Why Are We Even Contemplating Canceling Aristotle?
There is a good piece hidden in philosopher Agnes Callard’s recent article for the New York Times about cancel culture. Unfortunately, that piece is lost in the framing device. Professor Callard makes a very good point that there is a distinction between “messaging” speech that brings with it political context and motivation and “literal” speech that allows for genuine inquiry and debate. It’s a distinction too often blurred by people of ill-will. Yet the framing device she uses concerns the ancient Greek philosopher Aristotle. In using that device, she does Aristotle, and her audience, a disservice.
Professor Callard relates her distinction between the forms of speech to the question, “Should we cancel Aristotle?” because of his views on slavery. She opines, rightly, that Aristotle’s views should be taken as literal speech, something that we can debate without the baggage of the 19th-century struggles to abolish the institution and the use that slavers made of Aristotle’s and other ancient defenders of slavery. Therefore, she suggests, there is no need to remove Aristotle from his position of prominence in academia and dealing with his ideas is an example of what we really mean by free speech — the practice of free inquiry.

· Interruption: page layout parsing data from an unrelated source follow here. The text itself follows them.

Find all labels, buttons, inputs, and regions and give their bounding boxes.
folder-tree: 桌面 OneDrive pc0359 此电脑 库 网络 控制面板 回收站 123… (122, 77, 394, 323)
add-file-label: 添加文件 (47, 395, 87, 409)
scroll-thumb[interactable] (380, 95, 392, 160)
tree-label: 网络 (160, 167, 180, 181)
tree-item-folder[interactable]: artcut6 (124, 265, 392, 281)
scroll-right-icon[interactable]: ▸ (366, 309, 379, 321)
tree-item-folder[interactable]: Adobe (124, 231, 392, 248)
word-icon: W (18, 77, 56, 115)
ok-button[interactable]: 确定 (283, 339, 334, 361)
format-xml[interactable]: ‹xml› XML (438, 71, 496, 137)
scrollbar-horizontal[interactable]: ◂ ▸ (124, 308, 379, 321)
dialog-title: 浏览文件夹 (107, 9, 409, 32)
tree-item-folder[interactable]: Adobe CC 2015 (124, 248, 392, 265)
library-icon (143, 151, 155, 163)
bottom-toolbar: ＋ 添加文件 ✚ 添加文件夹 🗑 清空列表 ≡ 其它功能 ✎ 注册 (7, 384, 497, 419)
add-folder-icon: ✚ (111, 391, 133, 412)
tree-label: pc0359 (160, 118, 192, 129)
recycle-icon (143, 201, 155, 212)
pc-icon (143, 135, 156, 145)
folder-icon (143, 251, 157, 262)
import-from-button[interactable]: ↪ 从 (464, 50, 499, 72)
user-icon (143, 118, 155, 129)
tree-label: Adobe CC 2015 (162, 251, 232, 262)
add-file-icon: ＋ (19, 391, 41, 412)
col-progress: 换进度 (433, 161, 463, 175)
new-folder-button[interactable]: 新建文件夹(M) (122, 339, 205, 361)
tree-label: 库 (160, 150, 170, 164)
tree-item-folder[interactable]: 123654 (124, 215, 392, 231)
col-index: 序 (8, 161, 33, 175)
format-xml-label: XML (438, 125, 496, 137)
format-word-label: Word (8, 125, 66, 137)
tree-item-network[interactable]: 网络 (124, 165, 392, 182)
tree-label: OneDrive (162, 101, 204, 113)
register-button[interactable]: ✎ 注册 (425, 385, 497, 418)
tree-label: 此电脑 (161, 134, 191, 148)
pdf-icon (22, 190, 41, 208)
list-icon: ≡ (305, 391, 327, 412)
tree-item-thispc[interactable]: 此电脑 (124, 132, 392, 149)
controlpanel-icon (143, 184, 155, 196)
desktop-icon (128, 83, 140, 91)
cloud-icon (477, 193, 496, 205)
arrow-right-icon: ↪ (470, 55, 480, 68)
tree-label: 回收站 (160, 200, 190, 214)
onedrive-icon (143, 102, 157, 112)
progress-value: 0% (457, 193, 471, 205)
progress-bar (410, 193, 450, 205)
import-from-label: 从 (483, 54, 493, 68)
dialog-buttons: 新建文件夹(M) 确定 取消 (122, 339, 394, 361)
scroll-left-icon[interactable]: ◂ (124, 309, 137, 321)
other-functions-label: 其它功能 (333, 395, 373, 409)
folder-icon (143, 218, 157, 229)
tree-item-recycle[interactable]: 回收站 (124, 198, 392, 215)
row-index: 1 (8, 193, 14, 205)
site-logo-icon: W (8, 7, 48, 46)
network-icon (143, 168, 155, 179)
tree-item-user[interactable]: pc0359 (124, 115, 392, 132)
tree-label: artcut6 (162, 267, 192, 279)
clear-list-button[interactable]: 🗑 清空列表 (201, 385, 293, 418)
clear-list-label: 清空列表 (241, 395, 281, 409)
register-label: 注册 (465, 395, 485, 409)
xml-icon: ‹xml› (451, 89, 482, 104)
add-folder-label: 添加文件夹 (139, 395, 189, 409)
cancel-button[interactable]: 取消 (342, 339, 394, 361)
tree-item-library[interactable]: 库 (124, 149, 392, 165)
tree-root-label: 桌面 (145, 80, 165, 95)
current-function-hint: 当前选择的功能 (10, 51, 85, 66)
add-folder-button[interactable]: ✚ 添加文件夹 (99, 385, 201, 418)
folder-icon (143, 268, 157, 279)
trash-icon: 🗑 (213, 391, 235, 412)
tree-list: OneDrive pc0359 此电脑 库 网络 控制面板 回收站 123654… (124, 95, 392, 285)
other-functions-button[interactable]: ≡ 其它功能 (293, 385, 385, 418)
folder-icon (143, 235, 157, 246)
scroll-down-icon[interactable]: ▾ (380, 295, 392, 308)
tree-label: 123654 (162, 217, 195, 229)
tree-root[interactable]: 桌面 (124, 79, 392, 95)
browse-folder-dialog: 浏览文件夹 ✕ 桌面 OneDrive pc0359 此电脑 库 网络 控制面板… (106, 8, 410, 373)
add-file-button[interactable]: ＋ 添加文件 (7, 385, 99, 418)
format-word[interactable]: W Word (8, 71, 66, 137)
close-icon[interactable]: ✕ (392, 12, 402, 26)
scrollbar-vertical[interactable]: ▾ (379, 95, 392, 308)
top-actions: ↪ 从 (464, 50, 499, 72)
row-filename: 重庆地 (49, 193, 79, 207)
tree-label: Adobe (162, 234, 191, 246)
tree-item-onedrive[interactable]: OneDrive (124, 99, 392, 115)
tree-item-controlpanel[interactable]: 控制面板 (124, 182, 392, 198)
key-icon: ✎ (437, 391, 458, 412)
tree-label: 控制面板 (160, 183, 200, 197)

Yet I suspect even this argument concedes too much. Professor Callard concentrates on Aristotle as a political and ethical philosopher. Yet he was so much more than that. Here is a list of his works, broken down into four categories (and excluding the works that are generally agreed to be “Pseudo-Aristotle,” works by another mistakenly attributed to him over the centuries.)
On logic and metaphysics: Categories, De Interpretatione, Prior Analytics, Posterior Analytics, Topics, Sophistici Elenchi, Metaphysics.
On Nature, Life, and Mind: Physics, De Caelo, De Generatione et Corruptione, Meteorlogica (unless that’s now been moved entirely into the pseudo-file), Historia Animalium (and all the other animalia works), De Anima, Parva Naturalia (itself a collection of separate works).
On Art: Rhetoric, Poetics.
Only then, finally, on Ethics and Politics: Eudemian Ethics, Nicomachean Ethics, probably the Magna Moralia, Athenaion Politeia (although likely not him, sadly), and the Politics.
Aristotle was far more than just a political and ethical philosopher. His work on logic and metaphysics was foundational to philosophical thought. Even the word “metaphysics” itself originally meant the works of Aristotle to be studied after his Physics. The Prior Analytics was the basis of logic until the early 20th century. His work on scientific understanding and animal biology are at the root of the scientific method and the life sciences. His works on art fundamentally influenced the development of theater, novels, and even the cinema (and we can only speculate on what influence the lost work on comedy would have had).